Actualité de la Section Africaine du CDF/FCD (Chrétiens Démocrates Fédéraux / Federale Christen Democraten) de Belgique. Infos : http://cdfliege.lalibreblogs.be/

04 août 2007

Le Rwandais Donald Kaberuka, président du Groupe de la BAD : Un Rwandais à Kinshasa

kaberuka_BAD1er août 2007 |  © Le Soft International | n°916 daté 31 juillet.

Il est Rwandais mais Dr. Donald Kaberuka se veut Africain

L’homme qui a fait du Rwanda un «petit Lion» vient aider notre pays à s’en sortir. L’ancien ministre rwandais des Finances et de la Planification Économique, élu Président du 1er groupe financier du Continent, était en visite à Kinshasa, un don à la main de 127 millions de dollars, qu’il a remis le 31 août au ministre des Finances r-dcongolais, Athanase Matenda Kyelu, en inaugurant son bureau, immeuble de la BCDC, boulevard du 30 juin.

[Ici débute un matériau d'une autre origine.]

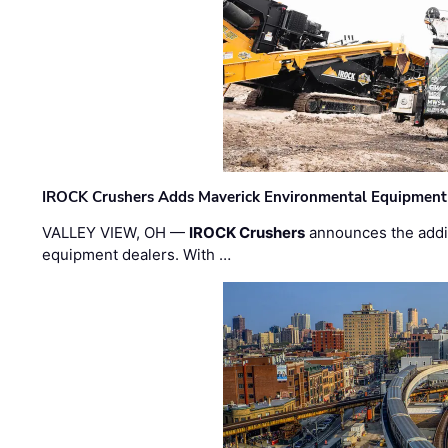
IROCK Crushers Adds Maverick Environmental Equipment
VALLEY VIEW, OH —
IROCK Crushers
announces the addi
equipment dealers. With …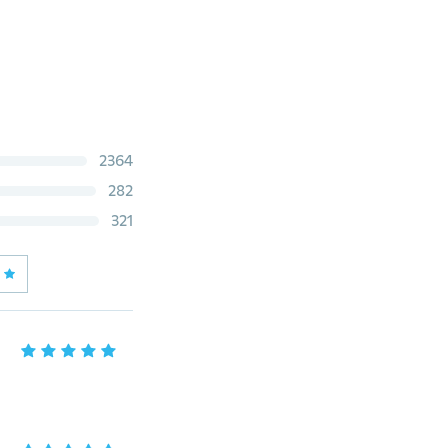
2364
282
321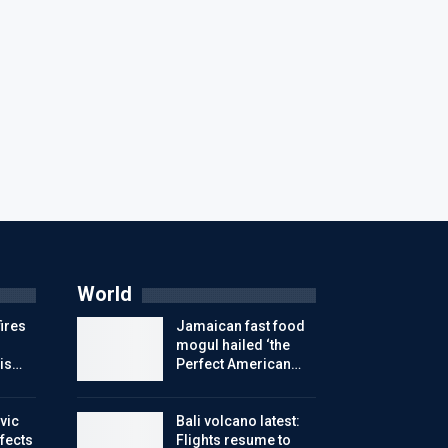
World
ires
Jamaican fast food
mogul hailed ‘the
is…
Perfect American…
vic
Bali volcano latest:
ffects
Flights resume to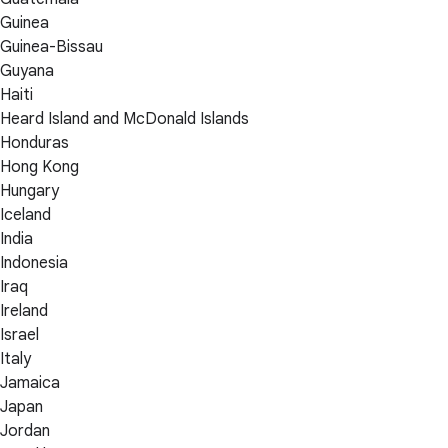
Guinea
Guinea-Bissau
Guyana
Haiti
Heard Island and McDonald Islands
Honduras
Hong Kong
Hungary
Iceland
India
Indonesia
Iraq
Ireland
Israel
Italy
Jamaica
Japan
Jordan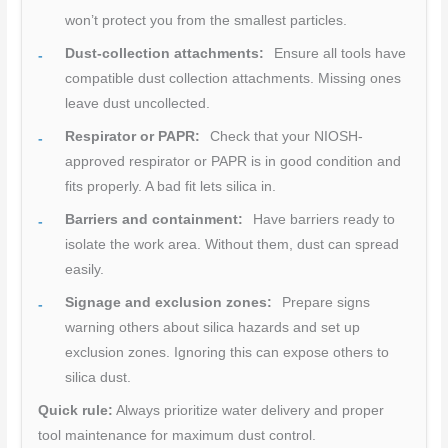
won’t protect you from the smallest particles.
Dust-collection attachments:
Ensure all tools have
compatible dust collection attachments. Missing ones
leave dust uncollected.
Respirator or PAPR:
Check that your NIOSH-
approved respirator or PAPR is in good condition and
fits properly. A bad fit lets silica in.
Barriers and containment:
Have barriers ready to
isolate the work area. Without them, dust can spread
easily.
Signage and exclusion zones:
Prepare signs
warning others about silica hazards and set up
exclusion zones. Ignoring this can expose others to
silica dust.
Quick rule:
Always prioritize water delivery and proper
tool maintenance for maximum dust control.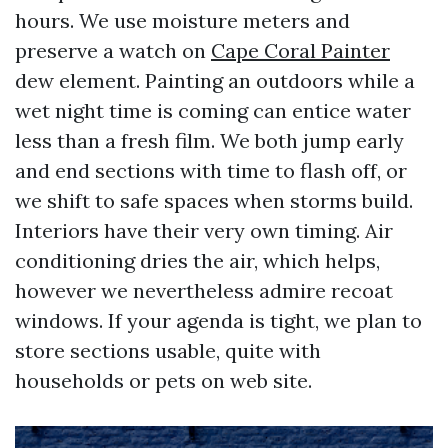
hours. We use moisture meters and
preserve a watch on
Cape Coral Painter
dew element. Painting an outdoors while a
wet night time is coming can entice water
less than a fresh film. We both jump early
and end sections with time to flash off, or
we shift to safe spaces when storms build.
Interiors have their very own timing. Air
conditioning dries the air, which helps,
however we nevertheless admire recoat
windows. If your agenda is tight, we plan to
store sections usable, quite with
households or pets on web site.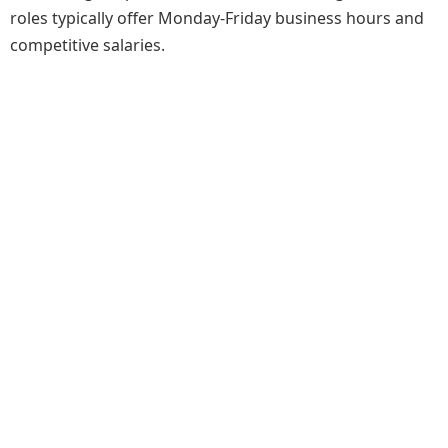
roles typically offer Monday-Friday business hours and
competitive salaries.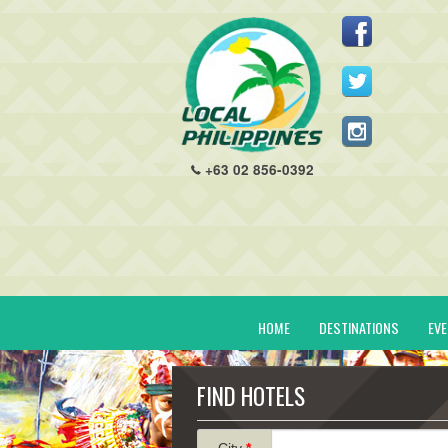
+63 02 856-0392
HOME
DESTINATIONS
EV
FIND HOTELS
City
*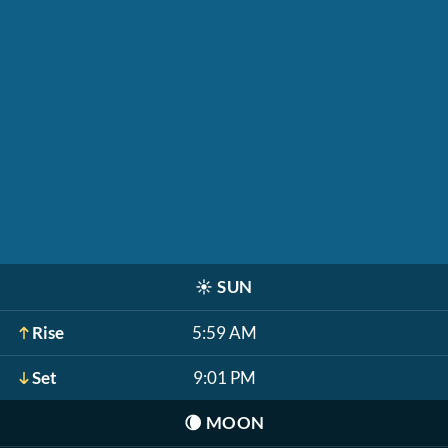
☀️
SUN
Rise
5:59 AM
Set
9:01 PM
🌘
MOON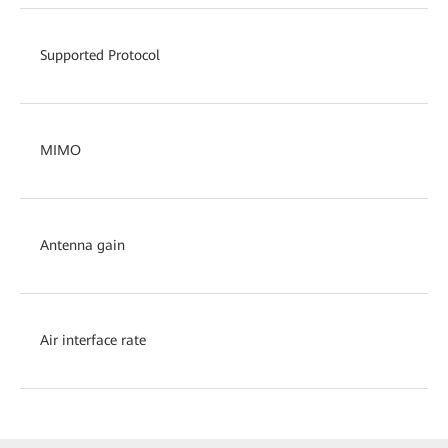
Supported Protocol
MIMO
Antenna gain
Air interface rate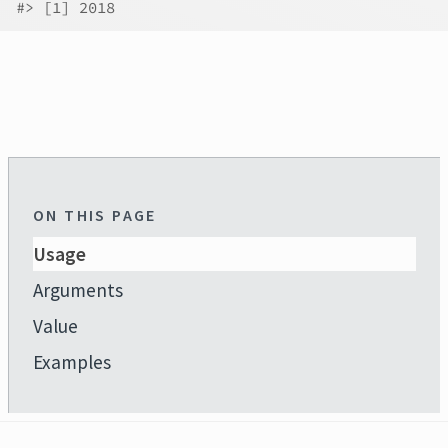
#>
 [1] 2018
ON THIS PAGE
Usage
Arguments
Value
Examples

Ci-après l’interview en exclusivité accordée au «Soft International» par Dr. Donald Kaberuka peu avant qu’il n’embarque à Tunis, siège de la BAD, pour son voyage en Afrique Centrale.

Comment justifiez-vous ce moment choisi par vous pour vous rendre en R-Congo ?

Je suis l’évolution positive que connaît ce pays et je tenais à voir de quelle façon la BAD peut apporter une contribution significative.

La Banque dispose d’un portefeuille de projets important dans divers secteurs d’activités de ce pays pour l’aider à lutter contre la pauvreté, à stimuler la relance nationale et le processus de reconstruction.

Nous venons juste de mettre en œuvre notre nouvelle politique concernant les pays sortant de conflit, et je me réjouis à l’idée de rencontrer les pouvoirs publics congolais et de voir personnellement les progrès réalisés sur le terrain.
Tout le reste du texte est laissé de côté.